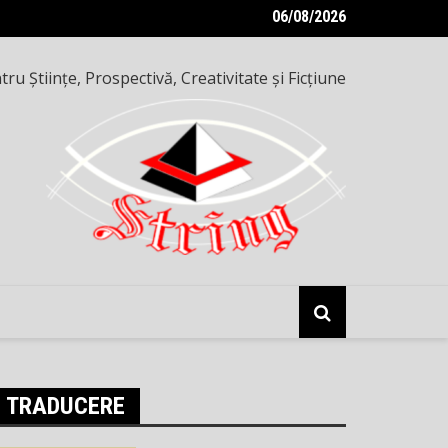
06/08/2026
e inteligențe — o seară altfel, pe 8 mai 2026
ru Ştiinţe, Prospectivă, Creativitate şi Ficţiune
TRADUCERE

--------------------------------

▶ **How to complete this task**: Each line of the listing above belongs in the answer exactly as written; the pictures do not.

▶ **Written answer**:
06/08/2026
e inteligențe — o seară altfel, pe 8 mai 2026
ru Ştiinţe, Prospectivă, Creativitate şi Ficţiune
TRADUCERE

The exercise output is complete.